══ DATASET RECORDS

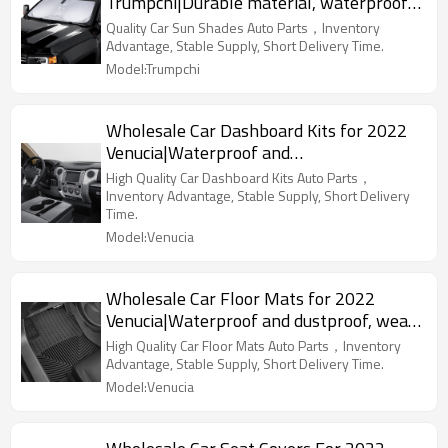
Trumpchi|Durable material, waterproof
and sunscreen, easy to clean|Auto Body
Quality Car Sun Shades Auto Parts，Inventory
Parts For Trumpchi
Advantage, Stable Supply, Short Delivery Time.
Model:Trumpchi
Wholesale Car Dashboard Kits for 2022
Venucia|Waterproof and
dustproof,temperature resistant|Auto
High Quality Car Dashboard Kits Auto Parts，
Body Parts for Venucia
Inventory Advantage, Stable Supply, Short Delivery
Time.
Model:Venucia
Wholesale Car Floor Mats for 2022
Venucia|Waterproof and dustproof, wear-
resistant and stain-resistant, protect the
High Quality Car Floor Mats Auto Parts，Inventory
bottom of the car|Auto Body Parts for
Advantage, Stable Supply, Short Delivery Time.
Venucia
Model:Venucia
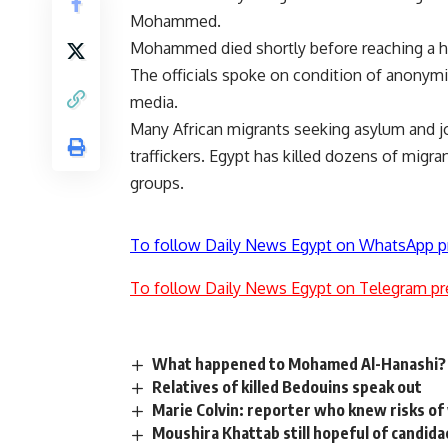
Mohammed.
Mohammed died shortly before reaching a hosp
The officials spoke on condition of anonym
media.
Many African migrants seeking asylum and job
traffickers. Egypt has killed dozens of migra
groups.
To follow Daily News Egypt on WhatsApp p
To follow Daily News Egypt on Telegram pr
What happened to Mohamed Al-Hanashi?
Relatives of killed Bedouins speak out
Marie Colvin: reporter who knew risks of w
Moushira Khattab still hopeful of candida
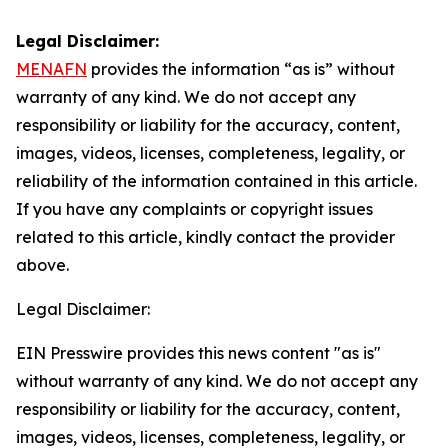
Legal Disclaimer:
MENAFN
provides the information “as is” without
warranty of any kind. We do not accept any
responsibility or liability for the accuracy, content,
images, videos, licenses, completeness, legality, or
reliability of the information contained in this article.
If you have any complaints or copyright issues
related to this article, kindly contact the provider
above.
Legal Disclaimer:
EIN Presswire provides this news content "as is"
without warranty of any kind. We do not accept any
responsibility or liability for the accuracy, content,
images, videos, licenses, completeness, legality, or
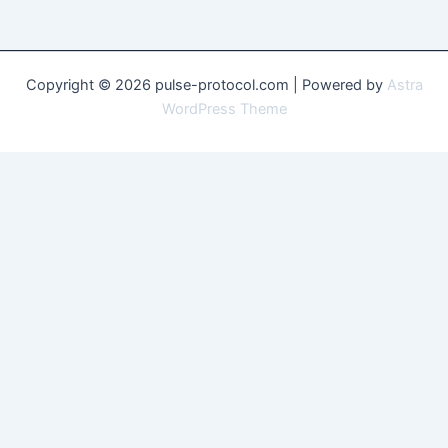
Copyright © 2026 pulse-protocol.com | Powered by
Astra
WordPress Theme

════

### TASK REQUIREMENTS
Give the entries again exactly, but skip every image.

### EXERCISE RESPONSE
Trumpchi|Durable material, waterproof
and sunscreen, easy to clean|Auto Body
Quality Car Sun Shades Auto Parts，Inventory
Parts For Trumpchi
Advantage, Stable Supply, Short Delivery Time.
Model:Trumpchi
Wholesale Car Dashboard Kits for 2022
Venucia|Waterproof and
dustproof,temperature resistant|Auto
High Quality Car Dashboard Kits Auto Parts，
Body Parts for Venucia
Inventory Advantage, Stable Supply, Short Delivery
Time.
Model:Venucia
Wholesale Car Floor Mats for 2022
Venucia|Waterproof and dustproof, wear-
resistant and stain-resistant, protect the
High Quality Car Floor Mats Auto Parts，Inventory
bottom of the car|Auto Body Parts for
Advantage, Stable Supply, Short Delivery Time.
Venucia
Model:Venucia
Mohammed.
Mohammed died shortly before reaching a hosp
The officials spoke on condition of anonym
media.
Many African migrants seeking asylum and job
traffickers. Egypt has killed dozens of migra
groups.
To follow Daily News Egypt on WhatsApp p
To follow Daily News Egypt on Telegram pr
What happened to Mohamed Al-Hanashi?
Relatives of killed Bedouins speak out
Marie Colvin: reporter who knew risks of w
Moushira Khattab still hopeful of candida
Legal Disclaimer:
MENAFN
provides the information “as is” without
warranty of any kind. We do not accept any
responsibility or liability for the accuracy, content,
images, videos, licenses, completeness, legality, or
reliability of the information contained in this article.
If you have any complaints or copyright issues
related to this article, kindly contact the provider
above.
Legal Disclaimer:
EIN Presswire provides this news content "as is"
without warranty of any kind. We do not accept any
responsibility or liability for the accuracy, content,
images, videos, licenses, completeness, legality, or
Copyright © 2026 pulse-protocol.com | Powered by
Astra
WordPress Theme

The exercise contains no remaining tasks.